Other Items That Must Be Verified By Reading The Label Or Checking With The Manufacturer

  • Lipsticklipgloss, and lip balm because they are unintentionally ingested
  • Communion wafers
  • Herbal or nutritional supplements
  • Drugs and over-the-counter medications (Learn about Gluten in Medication)
  • Vitamins and supplements (Learn about Vitamins and Supplements)
  • Play-dough: children may touch their mouths or eat after handling wheat-based play-dough. For a safer alternative, make homemade play-dough with gluten-free flour.

Label Reading

Products labeled wheat-free are not necessarily gluten-free. They may still contain spelt (a form of wheat), rye, or barley-based ingredients that are not gluten-free. To confirm if something is gluten-free, be sure to refer to the product’s ingredient list.

Cross-Contact

When preparing gluten-free foods, it is important to avoid cross-contact. Cross-contact occurs when foods or ingredients come into contact with gluten, generally through shared utensils or a shared cooking/storage environment.
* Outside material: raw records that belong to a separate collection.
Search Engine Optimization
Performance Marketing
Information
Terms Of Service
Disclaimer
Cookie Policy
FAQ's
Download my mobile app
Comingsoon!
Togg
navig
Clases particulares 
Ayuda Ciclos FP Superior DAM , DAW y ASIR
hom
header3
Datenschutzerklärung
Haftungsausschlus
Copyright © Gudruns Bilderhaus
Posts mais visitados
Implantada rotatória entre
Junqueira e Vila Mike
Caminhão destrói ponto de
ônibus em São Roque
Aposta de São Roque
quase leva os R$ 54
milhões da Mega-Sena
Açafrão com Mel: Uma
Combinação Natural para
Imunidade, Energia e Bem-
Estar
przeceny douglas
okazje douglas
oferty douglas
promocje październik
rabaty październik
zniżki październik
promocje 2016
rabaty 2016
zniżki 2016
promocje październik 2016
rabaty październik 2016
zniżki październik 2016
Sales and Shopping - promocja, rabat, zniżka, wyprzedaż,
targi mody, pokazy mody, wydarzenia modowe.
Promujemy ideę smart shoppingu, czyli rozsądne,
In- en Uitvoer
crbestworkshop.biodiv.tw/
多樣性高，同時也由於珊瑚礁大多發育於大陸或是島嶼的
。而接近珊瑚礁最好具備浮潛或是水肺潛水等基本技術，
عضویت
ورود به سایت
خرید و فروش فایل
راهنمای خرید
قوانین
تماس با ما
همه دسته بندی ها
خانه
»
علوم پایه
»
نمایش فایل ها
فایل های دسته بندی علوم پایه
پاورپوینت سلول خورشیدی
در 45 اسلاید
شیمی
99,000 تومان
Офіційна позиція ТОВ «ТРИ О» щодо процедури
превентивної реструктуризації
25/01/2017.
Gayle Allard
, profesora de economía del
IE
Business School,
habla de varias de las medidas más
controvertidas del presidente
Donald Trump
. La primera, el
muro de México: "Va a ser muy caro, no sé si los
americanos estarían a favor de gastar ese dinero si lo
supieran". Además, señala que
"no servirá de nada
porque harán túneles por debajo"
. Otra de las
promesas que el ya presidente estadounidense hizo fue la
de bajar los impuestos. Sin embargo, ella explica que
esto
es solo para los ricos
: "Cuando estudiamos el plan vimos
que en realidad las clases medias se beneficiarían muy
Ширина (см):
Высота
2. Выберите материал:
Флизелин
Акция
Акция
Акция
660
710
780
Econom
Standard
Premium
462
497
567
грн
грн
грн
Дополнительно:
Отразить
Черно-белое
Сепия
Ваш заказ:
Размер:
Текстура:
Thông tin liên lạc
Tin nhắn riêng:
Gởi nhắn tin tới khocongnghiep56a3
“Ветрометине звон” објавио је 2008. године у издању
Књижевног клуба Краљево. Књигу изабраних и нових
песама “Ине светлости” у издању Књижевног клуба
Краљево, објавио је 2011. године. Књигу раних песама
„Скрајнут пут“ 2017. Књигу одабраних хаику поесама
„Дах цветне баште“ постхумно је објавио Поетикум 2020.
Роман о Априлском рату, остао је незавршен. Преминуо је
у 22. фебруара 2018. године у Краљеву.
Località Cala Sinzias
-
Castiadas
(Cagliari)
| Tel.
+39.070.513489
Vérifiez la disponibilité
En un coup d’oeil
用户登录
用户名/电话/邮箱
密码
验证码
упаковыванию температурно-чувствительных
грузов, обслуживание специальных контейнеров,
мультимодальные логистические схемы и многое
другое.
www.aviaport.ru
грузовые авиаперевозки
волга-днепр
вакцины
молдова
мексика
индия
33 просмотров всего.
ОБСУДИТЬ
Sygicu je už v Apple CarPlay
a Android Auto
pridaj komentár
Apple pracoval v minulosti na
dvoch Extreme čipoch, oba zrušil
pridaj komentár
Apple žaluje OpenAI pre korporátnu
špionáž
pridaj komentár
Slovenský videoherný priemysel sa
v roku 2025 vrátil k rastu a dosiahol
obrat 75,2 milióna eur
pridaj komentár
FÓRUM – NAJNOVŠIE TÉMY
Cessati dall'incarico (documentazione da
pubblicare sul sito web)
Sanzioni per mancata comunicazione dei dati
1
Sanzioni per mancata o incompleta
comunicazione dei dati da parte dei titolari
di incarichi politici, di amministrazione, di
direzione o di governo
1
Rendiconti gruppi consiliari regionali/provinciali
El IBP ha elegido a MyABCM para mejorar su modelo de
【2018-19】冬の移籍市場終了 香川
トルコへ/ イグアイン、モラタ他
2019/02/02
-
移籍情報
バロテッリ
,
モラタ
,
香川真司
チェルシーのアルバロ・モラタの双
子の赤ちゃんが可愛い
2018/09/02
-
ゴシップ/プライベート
In order for food to be safe for someone with celiac disease, it must not come into contact with food containing gluten.

Places where cross-contact can occur:

  • Toasters used for both gluten-free and regular bread
  • Colanders
  • Cutting boards
  • Flour sifters
  • Deep fried foods cooked in oil shared with breaded products
  • Shared containers including improperly washed containers
  • Condiments such as butter, peanut butter, jam, mustard, and mayonnaise may become contaminated when utensils used on gluten-containing food are double-dipped
  • Wheat flour can stay airborne for many hours in a bakery (or at home) and contaminate exposed preparation surfaces and utensils or uncovered gluten-free products
  • Oats – cross-contact can occur in the field when oats are grown side-by-side with wheat, select only oats specifically labeled gluten-free
  • Pizza – pizzerias that offer gluten-free crusts sometimes do not control for cross-contact with their wheat-based doughs
  • French fries
  • Non-certified baked goods e.g., “gluten-free” goods from otherwise gluten-containing bakeries
  • Bulk bins at grocery stores or co-ops

Easily contaminated foods:

  • Oats – look for oats that are specifically labeled gluten-free
  • Pizza – pizzerias that offer gluten-free crusts sometimes do not control for cross-contact with their wheat-based doughs
  • French fries
  • Non-certified baked goods – e.g., “gluten-free” goods from otherwise gluten-containing bakeries

If In Doubt, Go Without!

When unable to verify ingredients for a food item or if the ingredient list is unavailable do not eat it. Adopting a strict gluten-free diet is the only known treatment for those with gluten-related disorders.